Vera António acrescenta os “efeitos bastante visíveis” na pele, cabelo, redução de alergias e no equilíbrio hormonal. “O bónus de tudo isto não é só o do bem-estar e da saúde, mas também o prazer de poder contribuir para a redução do impacto no ambiente”, sublinha. “Não vejo uma única razão para não se optar pelo uso de produtos naturais”, diz.

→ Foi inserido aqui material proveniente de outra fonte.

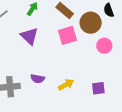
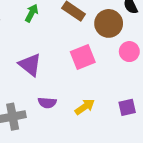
pink square: (67, 35) -> (83, 57), moved
purple triangle: (29, 36) -> (30, 65), moved

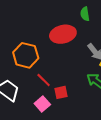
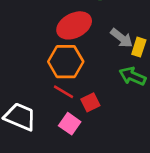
orange hexagon: (26, 55) -> (66, 62), moved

Já Tânia Pinho conta pelos dedos de uma mão as vezes que ficou doente. “Quanto aos benefícios, vejo-os em mim, no meu bem-estar e saúde, no dos meus filhos, que são poupados diariamente a uma quantidade enorme de químicos desnecessários e que são prejudiciais à saúde, e vejo-os também no meio-ambiente, já que o desperdício é muito menor”, assinala.

“Faz-me logo sentir bem saber que não estou a comprar e a contribuir para o desperdício. Não vou dizer que a minha pele está melhor, mas não está pior, portanto resulta”, frisa Andreia Ramos. 

O caro sai barato

A bióloga assegura que compensa. Diz que os óleos são mais caros mas que a quantidade necessária é mínima, e que os restantes ingredientes, mais baratos, servem para fazer diversos produtos, que duram muito, e muita quantidade. “O investimento inicial pode ser maior, mas depois esbate-se.”

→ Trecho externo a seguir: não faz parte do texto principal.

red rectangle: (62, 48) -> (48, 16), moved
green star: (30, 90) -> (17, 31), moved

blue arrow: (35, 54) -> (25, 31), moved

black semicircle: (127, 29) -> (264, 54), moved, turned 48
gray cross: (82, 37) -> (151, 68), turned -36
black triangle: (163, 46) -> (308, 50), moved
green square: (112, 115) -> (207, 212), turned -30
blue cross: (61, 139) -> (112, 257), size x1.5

Tânia Pinho também afirma que não pesa na carteira. “Não considero que seja uma alternativa dispendiosa, e até acho que representam uma poupança”, ressalva.

O custo é só uma questão de perspetiva, corrobora Raquel Bragança. “Não sinto que gasto mais dinheiro também porque comecei a fazer compras mais ponderadas e menos por impulso, deixei de comprar cremes e detergentes caros. Compro um concentrado com menos de um litro que me dura quase para um ano. Acabo por poupar”, garante.

Vera António, que entretanto começou a promover wokshops, também prefere os resultados agora face ao tempo em que usava produtos comerciais. Nota, no entanto, que Macau dificulta o caminho alternativo. “Ainda não é bem aceite, pois a maioria de pessoas desconhece a ideia de limpeza sem nocivos. Mas acredito que a nova geração dará mais importância a este modo de vida”, prevê.

Cintia Martins lamenta que em Macau seja mais complicado: espaço, acesso a distribuidores, abertura ao mercado e da sociedade à mudança, acesso a informação – muitas vezes só em chinês -, mão-de-obra. “Muito embora Macau seja um local altamente avançado no que diz respeito à tecnologia e produtos de grandes marcas, ainda tem muito que desbravar no que respeita à sustentabilidade. É preciso meter mãos à obra, mas hoje”, defende.